Cyndere gazed down through the fog to the complex of structures within the palace wall on the crown of House Bel Amica’s rock. Since childhood she had loved this view of the domed greenhouse, a great tortoiseshell of gleaming panes crafted by the glassmakers. It had loomed large in her childhood, as had the man who worked within.

Emeriene’s father, Myrton, the royal chemist, still labored there, seeking cures in herbs, wildflowers, seeds, and roots. There, Cyndere and Emeriene as children had played and learned how to care for all things green and growing. Later, after long days in the royal court, Cyndere and Deuneroi had spent many nights under Myrton’s tutelage, studying tinctures that might become antidotes for poisons.

But now the sight of Myrton’s laboratory and gardens saddened her. The greenhouse, which had once shone in the morning sun, was now in shadow. The hulking, mirrored structures of the Seers’ laboratories surrounded Myrton’s greenhouse as if to taunt it. The Seers, rising in power after the death of King Helpryn, had subverted Myrton’s work. Taking the old chemist’s secrets, they had conjured potions that acted swiftly to please the senses, numb pain, and disguise blemishes. In offering these, the Seers won the hearts of the people and of Queen Thesera as well.
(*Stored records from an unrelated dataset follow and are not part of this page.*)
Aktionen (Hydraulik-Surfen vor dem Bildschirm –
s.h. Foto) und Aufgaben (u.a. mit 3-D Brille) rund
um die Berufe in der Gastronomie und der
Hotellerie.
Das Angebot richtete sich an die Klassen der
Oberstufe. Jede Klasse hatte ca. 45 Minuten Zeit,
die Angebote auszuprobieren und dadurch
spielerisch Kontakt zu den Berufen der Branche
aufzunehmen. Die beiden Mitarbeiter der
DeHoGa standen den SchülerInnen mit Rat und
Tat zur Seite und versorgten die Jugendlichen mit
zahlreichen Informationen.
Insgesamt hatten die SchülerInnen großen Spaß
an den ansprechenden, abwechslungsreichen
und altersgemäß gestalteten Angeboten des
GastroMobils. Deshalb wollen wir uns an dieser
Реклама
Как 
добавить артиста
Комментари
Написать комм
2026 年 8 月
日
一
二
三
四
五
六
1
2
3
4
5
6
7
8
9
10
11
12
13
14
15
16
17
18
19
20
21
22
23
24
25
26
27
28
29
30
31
Myrton’s treatments, meanwhile, which worked with more subtlety and were often bitter medicine, fell into disfavor. His resources were stripped away when the Seers convinced Thesera to build up Bel Amica’s militia as if it were wartime. He sank into seclusion in dark rooms, his spirits enfeebled by the loneliness of rejection.

Now the Seers, with the help of their champion, Captain Ryllion, were
on a campaign to capture and train the beastmen. Ryllion would slay any Cent Regus he could not reform into obedient dogs.
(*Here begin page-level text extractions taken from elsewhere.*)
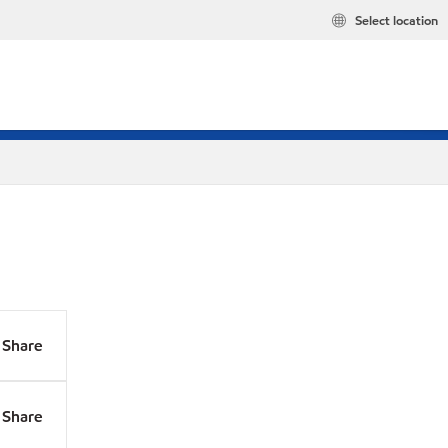
Select location
Share
Share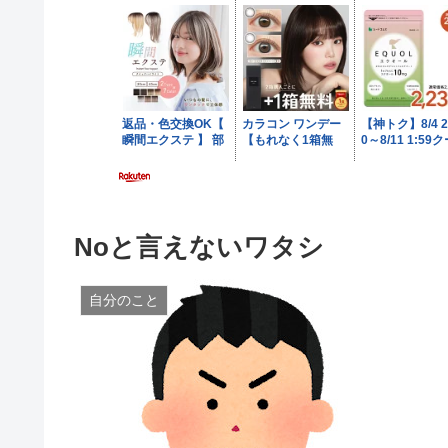
Noと言えないワタシ
自分のこと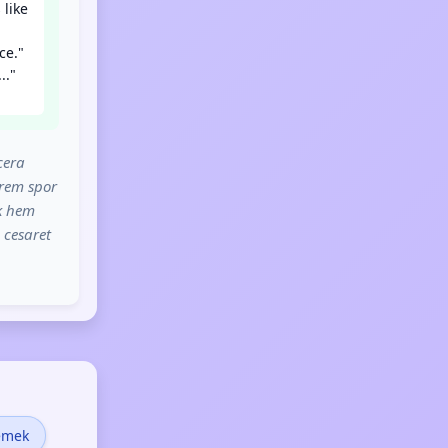
 like
ce."
.."
cera
trem spor
ak hem
 cesaret
emek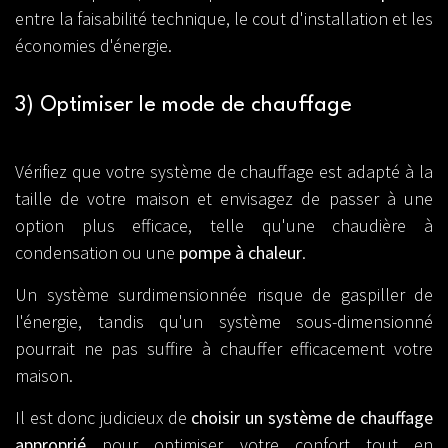
entre la faisabilité technique, le cout d'installation et les
économies d'énergie.
3) Optimiser le mode de chauffage
Vérifiez que votre système de chauffage est adapté à la
taille de votre maison et envisagez de passer à une
option plus efficace, telle qu'une chaudière à
condensation ou une
pompe à chaleur
.
Un système surdimensionnée risque de gaspiller de
l'énergie, tandis qu'un système sous-dimensionné
pourrait ne pas suffire à chauffer efficacement votre
maison.
Il est donc judicieux de
choisir un système de chauffage
approprié
pour optimiser votre confort tout en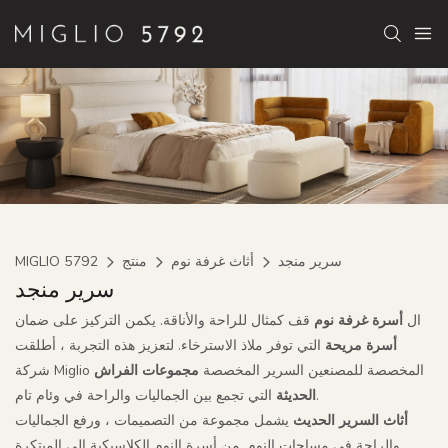
سرير منجد
أثاث غرفة نوم
منتج
MIGLIO 5792
سرير منجد
ال
أسرة غرفة نوم
قف كمثال للراحة والأناقة. يكمن التركيز على ضمان
أسرة مريحة
التي توفر ملاذ الاسترخاء. لتعزيز هذه التجربة ، أطلقت
شركة Miglio المخصصة للمصنعين السرير المخصصة
مجموعات الفراش
التي تجمع بين الجماليات والراحة في وئام تام.
الحديثة
أثاث السرير الحديث
يشمل مجموعة من التصميمات ، ورفع الجماليات
والراحة في مساحات النوم. من أسرة النوم الكلاسيكية إلى المبتكرة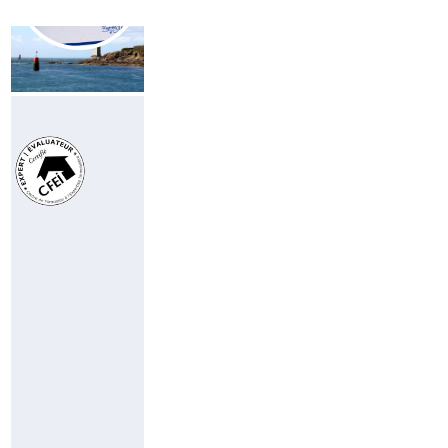
PHILIPPE
LE
GALL
Responsable
Finistère
Nord
(29N)
06
80
60
23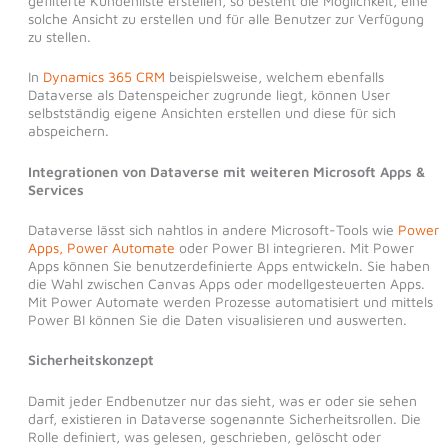
gefilterte Kundenliste erstellen, so besteht die Möglichkeit, eine
solche Ansicht zu erstellen und für alle Benutzer zur Verfügung
zu stellen.
In
Dynamics 365 CRM
beispielsweise, welchem ebenfalls
Dataverse als Datenspeicher zugrunde liegt, können User
selbstständig eigene Ansichten erstellen und diese für sich
abspeichern.
Integrationen von Dataverse mit weiteren Microsoft Apps &
Services
Dataverse lässt sich nahtlos in andere Microsoft-Tools wie
Power
Apps, Power Automate
oder Power BI integrieren. Mit Power
Apps können Sie benutzerdefinierte Apps entwickeln. Sie haben
die Wahl zwischen Canvas Apps oder modellgesteuerten Apps.
Mit Power Automate werden Prozesse automatisiert und mittels
Power BI können Sie die Daten visualisieren und auswerten.
Sicherheitskonzept
Damit jeder Endbenutzer nur das sieht, was er oder sie sehen
darf, existieren in Dataverse sogenannte Sicherheitsrollen. Die
Rolle definiert, was gelesen, geschrieben, gelöscht oder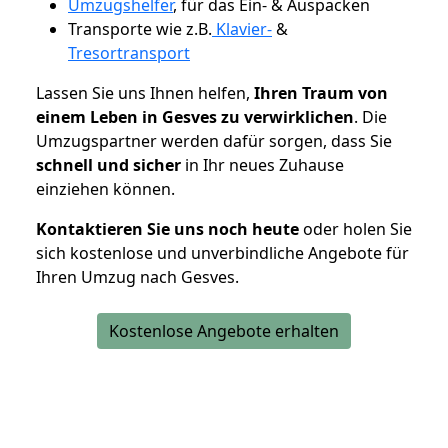
Umzugshelfer
, für das Ein- & Auspacken
Transporte wie z.B.
Klavier-
&
Tresortransport
Lassen Sie uns Ihnen helfen,
Ihren Traum von
einem Leben in Gesves zu verwirklichen
. Die
Umzugspartner werden dafür sorgen, dass Sie
schnell und sicher
in Ihr neues Zuhause
einziehen können.
Kontaktieren Sie uns noch heute
oder holen Sie
sich kostenlose und unverbindliche Angebote für
Ihren Umzug nach Gesves.
Kostenlose Angebote erhalten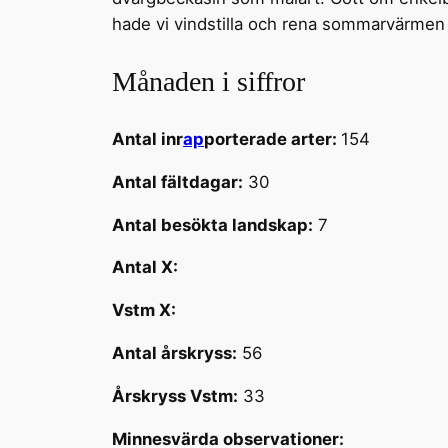
hade vi vindstilla och rena sommarvärmen s
Månaden i siffror
Antal inr
ap
porterade arter:
154
Antal fältdagar:
30
Antal besökta landskap:
7
Antal X:
Vstm X:
Antal årskryss:
56
Årskryss Vstm:
33
Minnesvärda observationer:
This morning the sight of the greenhouse troubled her. Suddenly she was not so eager to go see her mother. She took the dogs on a walk full circle around the tower and paused to gaze out over the Rushtide Inlet.

The horizon was marked by the sails of Bel Amican ships as they moved through the inlet. When they reached the Mystery Sea, their sails leaned, buffeted by the wind. The ocean, always temperamental, permitted their passage begrudgingly.
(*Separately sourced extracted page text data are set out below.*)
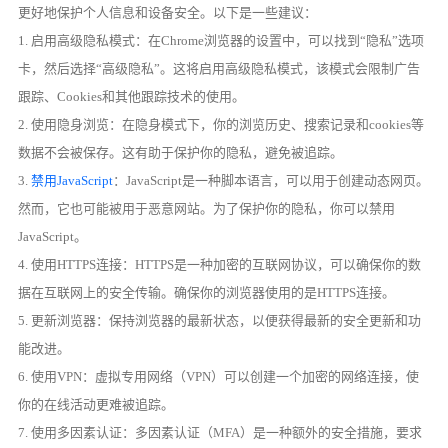
更好地保护个人信息和设备安全。以下是一些建议：
1. 启用高级隐私模式：在Chrome浏览器的设置中，可以找到“隐私”选项
卡，然后选择“高级隐私”。这将启用高级隐私模式，该模式会限制广告
跟踪、Cookies和其他跟踪技术的使用。
2. 使用隐身浏览：在隐身模式下，你的浏览历史、搜索记录和cookies等
数据不会被保存。这有助于保护你的隐私，避免被追踪。
3.
禁用JavaScript
：JavaScript是一种脚本语言，可以用于创建动态网页。
然而，它也可能被用于恶意网站。为了保护你的隐私，你可以禁用
JavaScript。
4. 使用HTTPS连接：HTTPS是一种加密的互联网协议，可以确保你的数
据在互联网上的安全传输。确保你的浏览器使用的是HTTPS连接。
5. 更新浏览器：保持浏览器的最新状态，以便获得最新的安全更新和功
能改进。
6. 使用VPN：虚拟专用网络（VPN）可以创建一个加密的网络连接，使
你的在线活动更难被追踪。
7. 使用多因素认证：多因素认证（MFA）是一种额外的安全措施，要求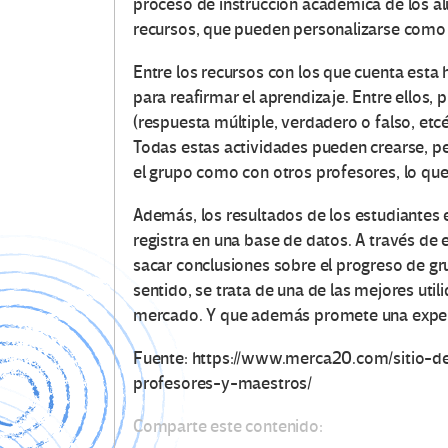
proceso de instrucción académica de los al
recursos, que pueden personalizarse como 
Entre los recursos con los que cuenta esta
para reafirmar el aprendizaje. Entre ellos
(respuesta múltiple, verdadero o falso, etc
Todas estas actividades pueden crearse, p
el grupo como con otros profesores, lo que
Además, los resultados de los estudiantes 
registra en una base de datos. A través de 
sacar conclusiones sobre el progreso de gr
sentido, se trata de una de las mejores uti
mercado. Y que además promete una experie
Fuente: https://www.merca20.com/sitio-d
profesores-y-maestros/
Comparte este contenido: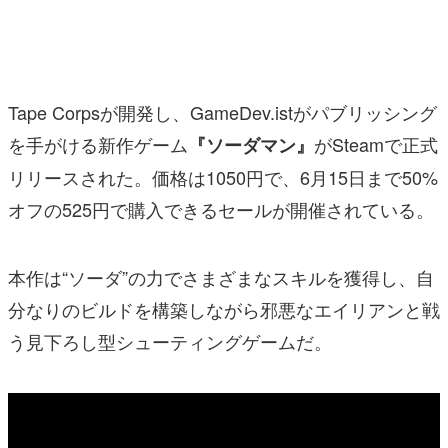
マンガ
女性向け
Tape Corpsが開発し、GameDev.istがパブリッシング
アプリレビュー
を手がける新作ゲーム
がSteamで正式
『ソーダマン』
その他
リリースされた。価格は1050円で、6月15日まで50%
電ファミニコゲーマーとは？
オフの525円で購入できるセールが開催されている。
運営：株式会社マレ
本作は“ソーダ”の力でさまざまなスキルを獲得し、自
分なりのビルドを構築しながら邪悪なエイリアンと戦
う見下ろし型シューティングゲームだ。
Watching that distant drama, Cyndere felt a strong kinship with the sailors. “Deuneroi,” she whispered, “I need your help today.”

Released, the dogs shot through the purple curtains, claws clicking and scraping up the stone stairs, yelping their way into the queen’s receiving chamber.

The strong, honeyed scent of incense told Cyndere that her mother was not alone.

Stepping into the large, round room, she kicked off her silver-scale slippers so she could feel the thick red woolen carpet underfoot. Reflections welcomed her, mirrors framed in gaudy gold, catching and casting the light that filtered in through the domed glass ceiling.